Por exemplo, o ChatGPT, da empresa norte-americana OpenAI, pode não responder com rigor sobre religiões não ocidentais, ou recorrer a estereótipos e discriminação. O mesmo se aplica ao DeepSeek no que toca ao catolicismo, por estar treinado em conjuntos de dados chineses.
Para Vasudeva, isto significa que “um punhado de empresas tecnológicas” molda a forma como as pessoas vivem a fé e o Natal.
“Pode acabar com uma mensagem de Natal homogeneizante, genérica, média à escala global, basicamente sem raízes em qualquer comunidade local”, disse Vasudeva.
“Quem seleciona os dados de treino está, em certa medida, a selecionar as tradições religiosas”, acrescentou.
Um chatbot de Jesus mais seguro e menos problemático recorreria apenas à informação da Bíblia, com conteúdos controlados e atualizados quando necessário, disse Campbell.
Usar os bots com parcimónia nas festas, recomendam especialistas
Vasudeva aconselha a não usar um Jesus de IA no Natal ou, pelo menos, a fazê-lo com parcimónia.
“Passe tempo com a família e os amigos”, disse. “Se tiver de o usar, faça-o com consciência, saiba que há riscos e encare-o como uma ferramenta que pode ajudar, em vez de depender excessivamente dele.”
Se alguém ainda quiser usar um chatbot, Campbell sugere pensar em quem criou o serviço e com que propósito.

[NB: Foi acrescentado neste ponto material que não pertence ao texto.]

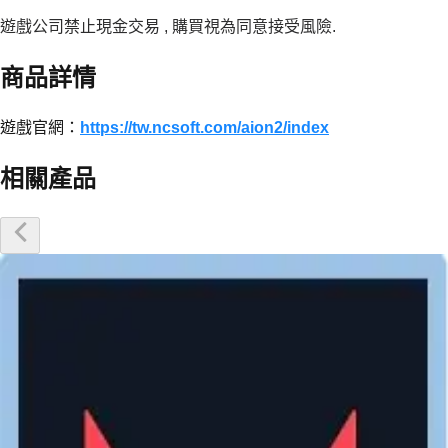
遊戲公司禁止現金交易 , 購買視為同意接受風險.
商品詳情
遊戲官網：
https://tw.ncsoft.com/aion2/index
相關產品
優惠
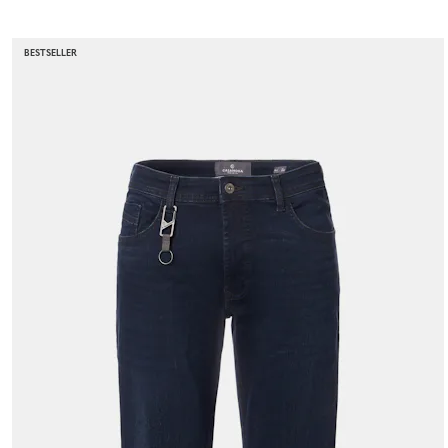
BESTSELLER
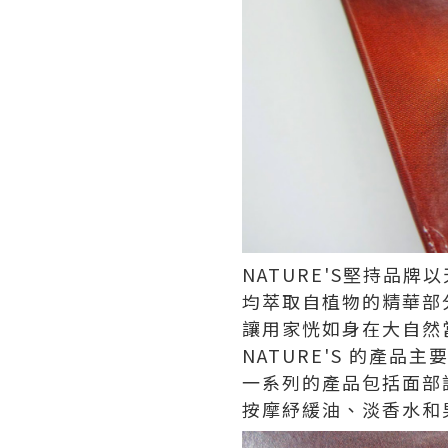
NATURE'S堅持品
均萃取自植物的精華部
讓用家恍如身在大自然
NATURE'S 的產
一系列的產品包括面部
按摩紓緩油、淡香水和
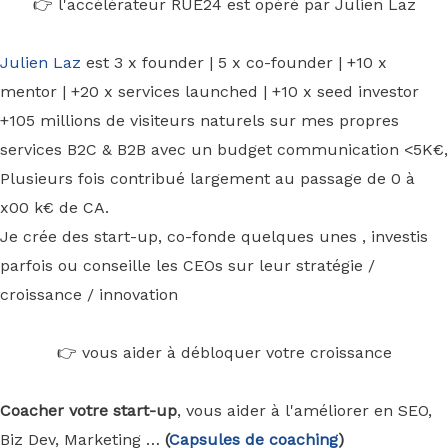
👉 l'accélérateur RUE24 est opéré par Julien Laz
Julien Laz
est 3 x founder | 5 x co-founder | +10 x
mentor | +20 x services launched | +10 x seed investor
+105 millions de visiteurs naturels sur mes propres
services B2C & B2B avec un budget communication <5K€,
Plusieurs fois contribué largement au passage de 0 à
x00 k€ de CA.
Je crée des start-up, co-fonde quelques unes , investis
parfois ou conseille les CEOs sur leur stratégie /
croissance / innovation
👉 vous aider à débloquer votre croissance
Coacher votre start-up
, vous aider à l'améliorer en SEO,
Biz Dev, Marketing …
(
Capsules de coaching
)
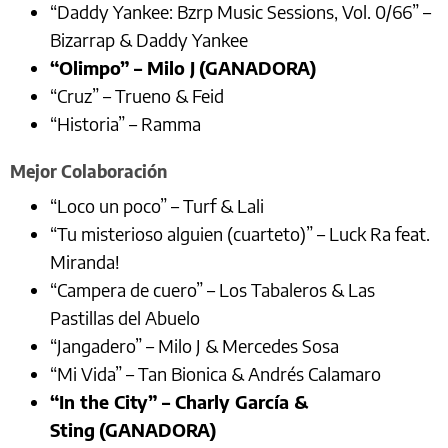
“Daddy Yankee: Bzrp Music Sessions, Vol. 0/66” –
Bizarrap & Daddy Yankee
“Olimpo” – Milo J
(GANADORA)
“Cruz” – Trueno & Feid
“Historia” – Ramma
Mejor Colaboración
“Loco un poco” – Turf & Lali
“Tu misterioso alguien (cuarteto)” – Luck Ra feat.
Miranda!
“Campera de cuero” – Los Tabaleros & Las
Pastillas del Abuelo
“Jangadero” – Milo J & Mercedes Sosa
“Mi Vida” – Tan Bionica & Andrés Calamaro
“In the City” – Charly García &
Sting
(GANADORA)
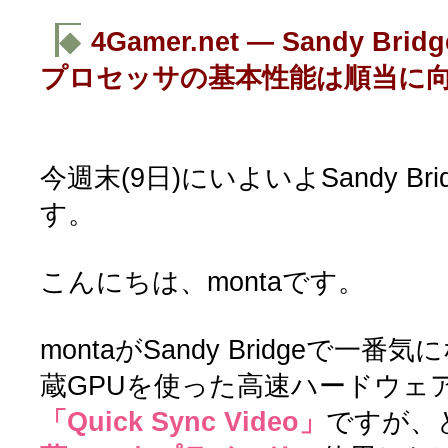
◆
4Gamer.net ― Sandy 
プロセッサの基本性能は順当に
今週末(9日)にいよいよSandy B
す。
こんにちは、montaです。
montaがSandy Bridgeで一
蔵GPUを使った高速ハードウェ
「Quick Sync Video」
ですが、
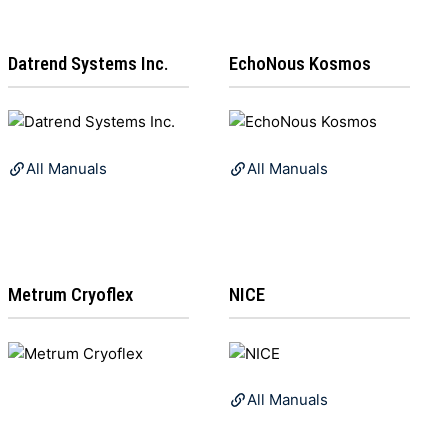
Datrend Systems Inc.
EchoNous Kosmos
All Manuals
All Manuals
Metrum Cryoflex
NICE
All Manuals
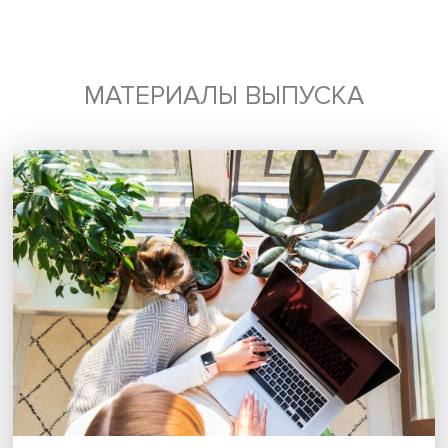
Подпишись на наши новости:
Подписаться
Я согласен на обработку
персональных данных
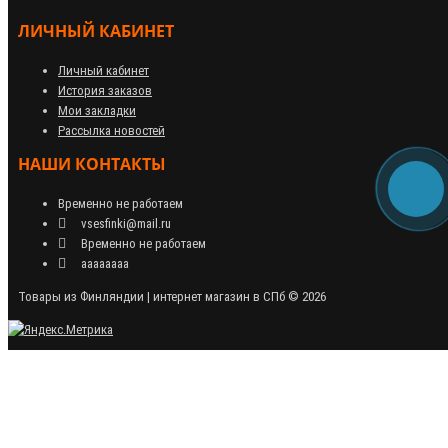
ЛИЧНЫЙ КАБИНЕТ
Личный кабинет
История заказов
Мои закладки
Рассылка новостей
НАШИ КОНТАКТЫ
Временно не работаем
vsesfinki@mail.ru
Временно не работаем
аааааааа
Товары из Финляндии | интернет магазин в СПб © 2026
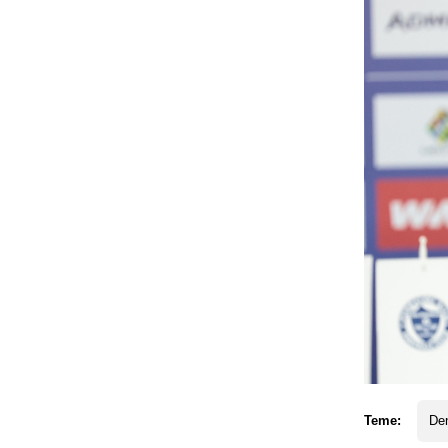
Teme:
Den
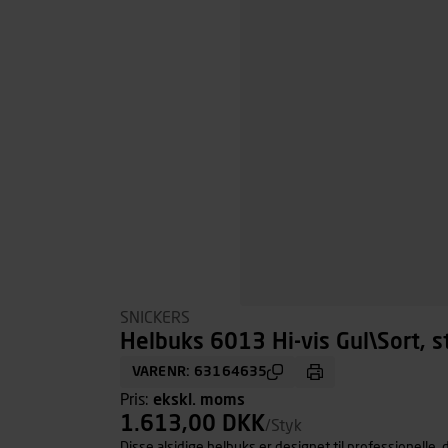
SNICKERS
Helbuks 6013 Hi-vis Gul\Sort, s
VARENR: 63164635
Pris:
ekskl. moms
1.613,00 DKK
/Styk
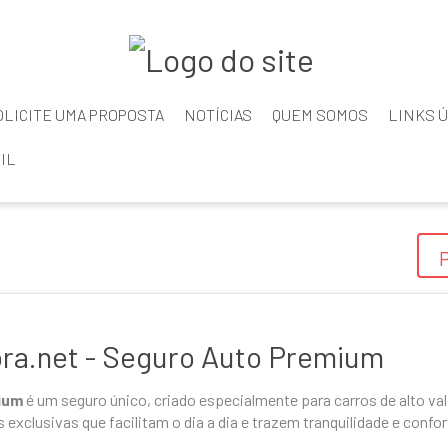
OLICITE UMA PROPOSTA
NOTÍCIAS
QUEM SOMOS
LINKS Ú
IL
ora.net - Seguro Auto Premium
ium
é um seguro único, criado especialmente para carros de alto valo
 exclusivas que facilitam o dia a dia e trazem tranquilidade e confo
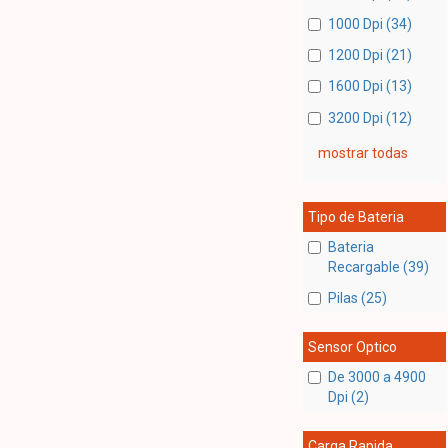
1000 Dpi (34)
1200 Dpi (21)
1600 Dpi (13)
3200 Dpi (12)
mostrar todas
Tipo de Bateria
Bateria
Recargable (39)
Pilas (25)
Sensor Optico
De 3000 a 4900
Dpi (2)
Carga Rapida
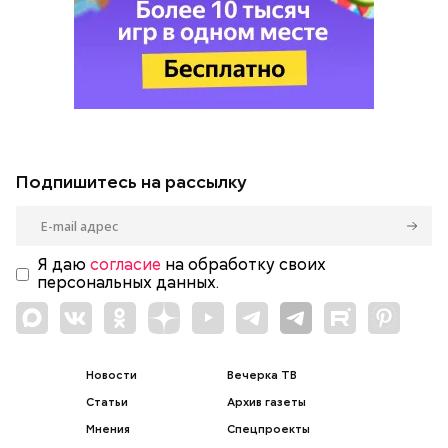
Подпишитесь на рассылку
Я даю
согласие
на обработку своих
персональных данных.
Новости
Вечерка ТВ
Статьи
Архив газеты
Мнения
Спецпроекты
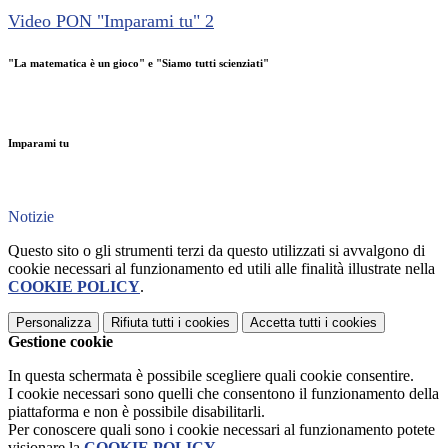
Video PON "Imparami tu" 2
"La matematica è un gioco" e "Siamo tutti scienziati"
Imparami tu
Notizie
Questo sito o gli strumenti terzi da questo utilizzati si avvalgono di
cookie necessari al funzionamento ed utili alle finalità illustrate nella
COOKIE POLICY
.
Personalizza
Rifiuta tutti
i cookies
Accetta tutti
i cookies
Gestione cookie
In questa schermata è possibile scegliere quali cookie consentire.
I cookie necessari sono quelli che consentono il funzionamento della
piattaforma e non è possibile disabilitarli.
Per conoscere quali sono i cookie necessari al funzionamento potete
visionare la
COOKIE POLICY
.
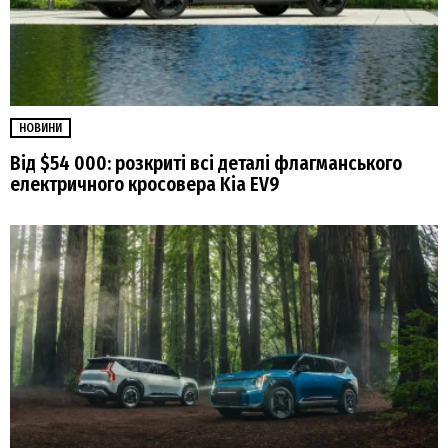
НОВИНИ
Від $54 000: розкриті всі деталі флагманського
електричного кросовера Kia EV9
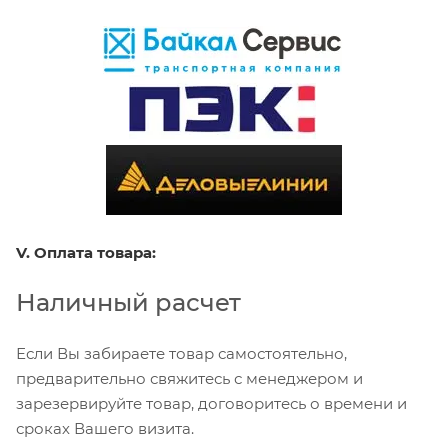
V. Оплата товара:
Наличный расчет
Если Вы забираете товар самостоятельно,
предварительно свяжитесь с менеджером и
зарезервируйте товар, договоритесь о времени и
сроках Вашего визита.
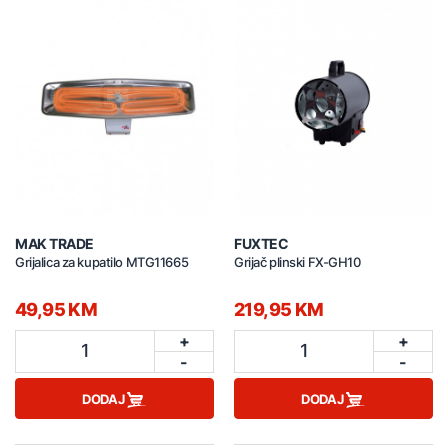
MAK TRADE
FUXTEC
Grijalica za kupatilo MTG11665
Grijač plinski FX-GH10
49,95 KM
219,95 KM
+
+
1
1
-
-
DODAJ
DODAJ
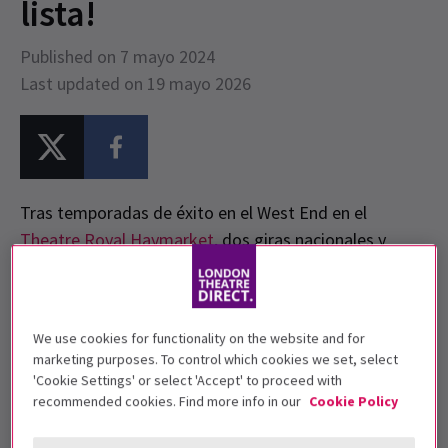
lista!
Published on 7 mayo 2024
Last updated on 19 mayo 2026
Tras temporadas de éxito en el West End en el
Theatre Royal Haymarket
, dos giras nacionales y
temporadas récord en
The Other
Palace de Londres,
el ganador del premio a 'Mejor Musical Nuevo' de
WhatsOnStage regresa con fuerza. Jugando en el
We use cookies for functionality on the website and for
@sohoplace
íntimo durante solo seis semanas a partir
marketing purposes. To control which cookies we set, select
del 22 de mayo, ¿quién pasará las vacaciones de
'Cookie Settings' or select 'Accept' to proceed with
primavera en Westerberg High?
recommended cookies. Find more info in our
Cookie Policy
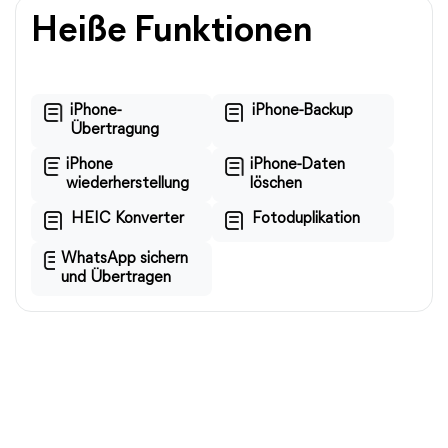
Heiße Funktionen
iPhone-
iPhone-Backup
Übertragung
iPhone
iPhone-Daten
wiederherstellung
löschen
HEIC Konverter
Fotoduplikation
WhatsApp sichern
und Übertragen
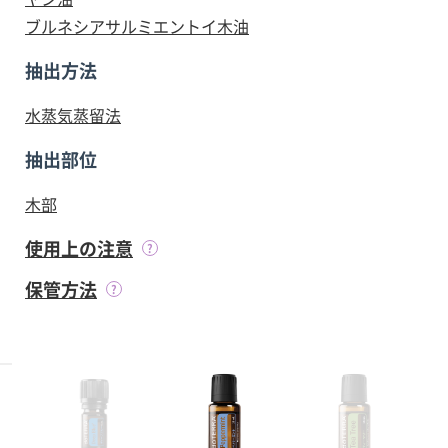
ブルネシアサルミエントイ木油
抽出方法
水蒸気蒸留法
抽出部位
木部
使用上の注意
保管方法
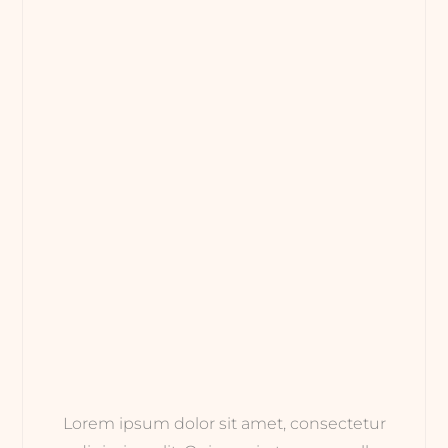
Lorem ipsum dolor sit amet, consectetur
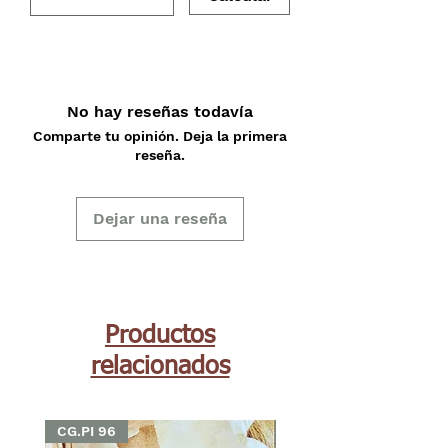
No hay reseñas todavía
Comparte tu opinión. Deja la primera
reseña.
Dejar una reseña
Productos
relacionados
CG.PI 96
CG.PI 96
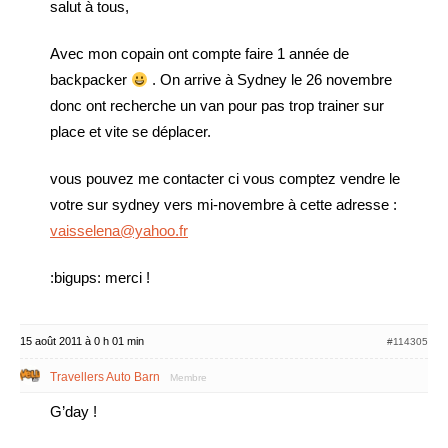
salut à tous,
Avec mon copain ont compte faire 1 année de
backpacker
. On arrive à Sydney le 26 novembre
donc ont recherche un van pour pas trop trainer sur
place et vite se déplacer.
vous pouvez me contacter ci vous comptez vendre le
votre sur sydney vers mi-novembre à cette adresse :
vaisselena@yahoo.fr
:bigups: merci !
15 août 2011 à 0 h 01 min
#114305
Travellers Auto Barn
Membre
G’day !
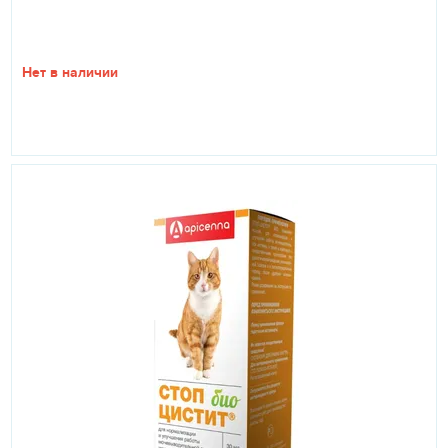
Нет в наличии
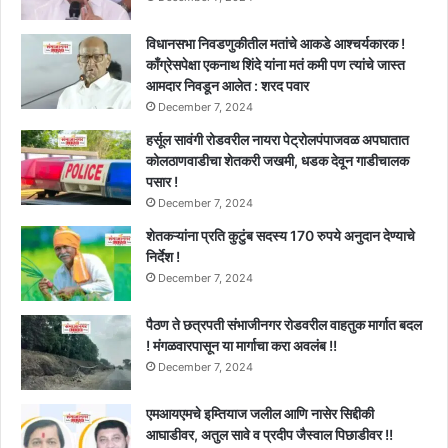
विधानसभा निवडणुकीतील मतांचे आकडे आश्चर्यकारक !
काँग्रेसपेक्षा एकनाथ शिंदे यांना मतं कमी पण त्यांचे जास्त
आमदार निवडून आलेत : शरद पवार
December 7, 2024
हर्सूल सावंगी रोडवरील नायरा पेट्रोलपंपाजवळ अपघातात
कोलठाणवाडीचा शेतकरी जखमी, धडक देवून गाडीचालक
पसार !
December 7, 2024
शेतकऱ्यांना प्रति कुटुंब सदस्य 170 रुपये अनुदान देण्याचे
निर्देश !
December 7, 2024
पैठण ते छत्रपती संभाजीनगर रोडवरील वाहतुक मार्गात बदल
! मंगळवारपासून या मार्गाचा करा अवलंब !!
December 7, 2024
एमआयएमचे इम्तियाज जलील आणि नासेर सिद्दीकी
आघाडीवर, अतुल सावे व प्रदीप जैस्वाल पिछाडीवर !!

Se as aplicações forem usadas para reflexão ou aconselhamento religiosos, Campbell sugere avaliar o modelo colocando perguntas que gostaria que um pastor ou conselheiro espiritual respondesse, antes de se abrir.
Vasudeva recomenda ainda verificar a informação fornecida pelo chatbot de Jesus, seja através de uma pesquisa normal, seja falando com um pastor local numa igreja.